Up for the challenge

Clean Harbors commissioned SyBridge to design molds for 5- and 22-gallon containers and lids that could be molded with fractional melt HDPE. At the same time, Husky built a specialized three-nozzle hot-runner system for the 22-gallon containers, and a 1,200-ton Husky molding machine was configured for high-torque, high-injection pressure and equipped with a wear-resistant screw for the low-MFI HDPE.

The 22-gallon container’s shot size is 11 pounds, which necessitated 1,200 tons of clamping force. The same machine also produces the 5-gallon pail and both lids. Husky designed the press with a 135-millimeter screw and a 115-millimeter screw, which makes the molding machine shorter than one with a single larger screw.

The three smaller molds can be filled using only the 115-millimeter screw, which reduces energy consumption and improves shot control. A crane was installed over the machine to facilitate quick mold changes, and because the Clean Harbors facility has low ceilings, Husky built the press with a tie-bar pulling option.

Today, the HDPE containers are collected at Clean Harbors sites across the country and shredded before being shipped to the Arkansas facility. They then are granulated, cleaned and fed into a pelletizer.

The repelletized resin is put directly into the molding machine. Because of variations in the recycled HDPE, operators must make regular checks on the melt index and fine-tune the molding machine when needed.

The 5-gallon pails and lids are being molded with 100 percent recycled resin. The 22-gallon container currently is using 70 percent recycled material, and Clean Harbors is working to get that to 100 percent, Kerley says.

Equipment suppliers primarily trained the staff to operate the recycling system and injection molding machine.

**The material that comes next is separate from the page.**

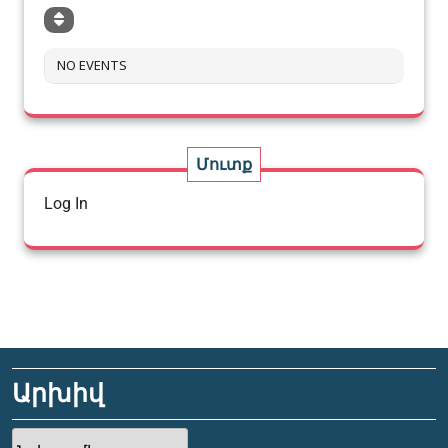
NO EVENTS
Մուտք
Log In
Արխիվ
Արխիվ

“We have developed a team of 16 employees to support this new process,” says Rico White, the company’s facility operations supervisor. “Prior experience with injection molding was limited to myself and one other. This process is different and challenging, but everyone has invested the energy needed to operate successfully.”

The recycling and molding operation runs 24 hours per day, six days per week, with the seventh day for change-over and maintenance.

“The program has been successful, and we are looking to expand the operation,” Kerley says.